The solution is not having a new constitution that limits the powers of the president as claimed, or forgetting that “Morsi” failed to fulfill or even start to think about the aspirations of the Egyptian society. The protests against him are against his failure, his party (which no one can deny is the political arm of the Muslim Brotherhood groups), and their attempt to play to the ambitious of the Egyptian society while in power. The protests are reminders of the continuing revolution and the rights that were not fulfilled.

The revolution continues because those who are in power failed to defend the rights of many Egyptians which were violated for years under Mubarak’s regime and in the last two years while the Supreme Council of Armed Forces were running the country.

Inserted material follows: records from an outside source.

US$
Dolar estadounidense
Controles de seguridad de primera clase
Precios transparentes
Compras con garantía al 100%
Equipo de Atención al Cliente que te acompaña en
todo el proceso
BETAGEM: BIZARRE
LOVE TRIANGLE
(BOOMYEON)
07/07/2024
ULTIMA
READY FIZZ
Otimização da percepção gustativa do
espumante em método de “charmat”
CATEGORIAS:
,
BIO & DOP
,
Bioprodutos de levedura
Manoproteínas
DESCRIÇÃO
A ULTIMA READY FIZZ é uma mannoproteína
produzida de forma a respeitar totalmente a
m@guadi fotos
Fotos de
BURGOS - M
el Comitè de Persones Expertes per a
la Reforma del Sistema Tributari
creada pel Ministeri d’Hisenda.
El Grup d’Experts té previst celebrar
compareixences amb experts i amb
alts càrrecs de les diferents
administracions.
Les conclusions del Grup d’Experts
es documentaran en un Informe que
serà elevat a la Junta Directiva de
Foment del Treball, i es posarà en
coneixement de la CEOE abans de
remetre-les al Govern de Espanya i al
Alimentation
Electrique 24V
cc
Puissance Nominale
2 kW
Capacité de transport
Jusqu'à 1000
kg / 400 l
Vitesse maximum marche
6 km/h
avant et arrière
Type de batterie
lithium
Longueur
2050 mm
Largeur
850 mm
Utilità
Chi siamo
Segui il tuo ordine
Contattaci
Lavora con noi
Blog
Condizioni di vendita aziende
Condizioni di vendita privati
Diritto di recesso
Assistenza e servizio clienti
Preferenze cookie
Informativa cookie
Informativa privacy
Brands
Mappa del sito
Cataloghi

So we are not just looking for a system that solves the problems of the last two years but to go further than this and dig deep into the society and its problems. We are not looking for a dysfunctional democracy as was the case for the last 30 years where “Martial Laws” were effective all the time. We are not looking for a “Morsi” who could easily turn into a dictator supported by a party and a group defending his powers violently. We are not the “opposition” who just wants to halt “democracy.” We don’t want “this” democracy – this is not democracy.

I remember a friend from Honduras who has been in the opposition camp against the leaders of the coup d’etat since 2009; she told me, “One day your revolution will have the same slogan as us ‘Ni Olvido…. Ni Perdon’ which means ‘Don’t forget… Do not forgive.’” And it is the case now in Egypt. So I hope those commenters and analysts who call for us to give a chance to this so- called “democracy” stop such calls, because we need to go on.

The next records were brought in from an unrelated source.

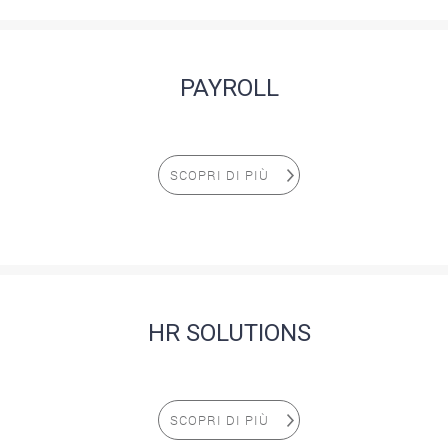
PAYROLL
SCOPRI DI PIÙ
HR SOLUTIONS
SCOPRI DI PIÙ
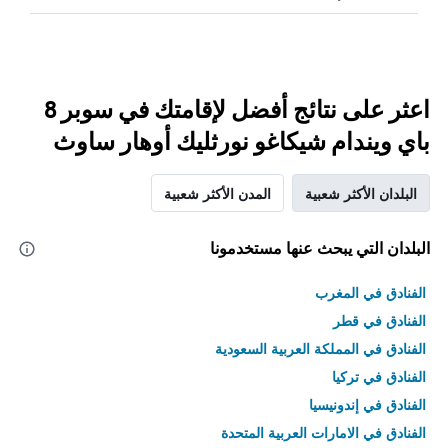
اعثر على نتائج أفضل لإقامتك في سوبر 8
باي ويندام شيكاغو نورثليك أوهار ساوث
البلدان الأكثر شعبية
المدن الأكثر شعبية
البلدان التي يبحث عنها مستخدمونا
الفنادق في المغرب
الفنادق في قطر
الفنادق في المملكة العربية السعودية
الفنادق في تركيا
الفنادق في إندونيسيا
الفنادق في الامارات العربية المتحدة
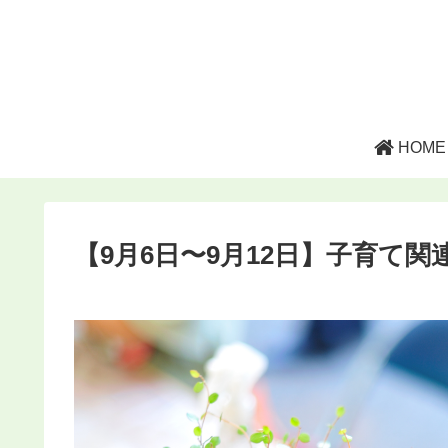
HOME
【9月6日〜9月12日】子育て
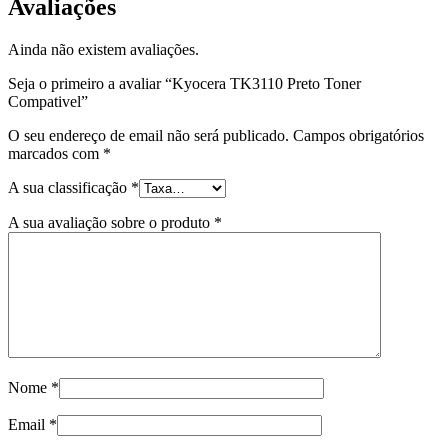
Avaliações
Ainda não existem avaliações.
Seja o primeiro a avaliar “Kyocera TK3110 Preto Toner
Compativel”
O seu endereço de email não será publicado.
Campos obrigatórios
marcados com
*
A sua classificação
*
A sua avaliação sobre o produto
*
Nome
*
Email
*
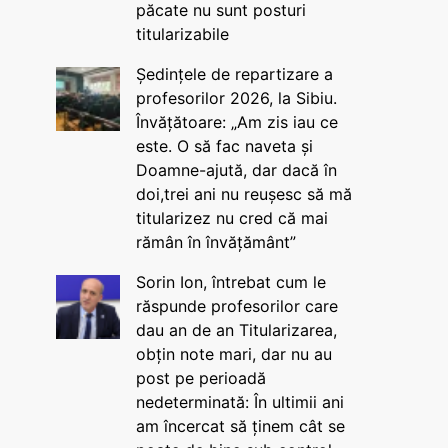
păcate nu sunt posturi
titularizabile
Ședințele de repartizare a
profesorilor 2026, la Sibiu.
Învățătoare: „Am zis iau ce
este. O să fac naveta și
Doamne-ajută, dar dacă în
doi,trei ani nu reușesc să mă
titularizez nu cred că mai
rămân în învățământ”
Sorin Ion, întrebat cum le
răspunde profesorilor care
dau an de an Titularizarea,
obțin note mari, dar nu au
post pe perioadă
nedeterminată: În ultimii ani
am încercat să ținem cât se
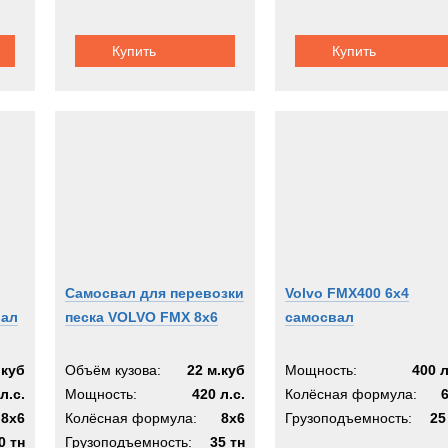
Купить
Купить
Самосвал для перевозки
Volvo FMX400 6x4
вал
песка VOLVO FMX 8x6
самосвал
.куб
Объём кузова:
22 м.куб
Мощность:
400 л
л.с.
Мощность:
420 л.с.
Колёсная формула:
8x6
Колёсная формула:
8x6
Грузоподъемность:
25
0 тн
Грузоподъемность:
35 тн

During the 18 days of the first wave of the revolution, someone wrote on Twitter “US, Europe please keep to your business we have a democracy to build.” I can’t remember who wrote it, whether a she or a he but it was very optimistic that day when we were still fighting Mubarak’s security forces. But it was true, western governments were busy trying to stabilize the region talking about “reforms” and they still do even if the price is the blood of young Egyptian women and men whom no one is held accountable for. The Guardian editorial on December 8, 2012 which accused the Egyptian opposition of halting the democratic process in Egypt reflected this stand and disregarded all facts and incidents that the Freedom and Justice party, Morsi’s party, supported by Muslim Brotherhood group continues to hijack the scene in Egypt. That editorial and many others focused on the National Salvation Front and neglected that the front is not the only opposition group and that the streets are full with sit-ins and demonstrations for two years now reflecting the same position and demanding the rights of all Egyptians.

Let the day after the referendum come… Some people will think that the situation is under control then, even will call it stable, and maybe celebrations will be held. But we should also remember that Egypt had a constitution, a parliament and a dictator which Egyptians managed to topple. The constitution is not the answer but a real “democracy” where we all as Egyptians have a voice; a voice that reflects our diversity.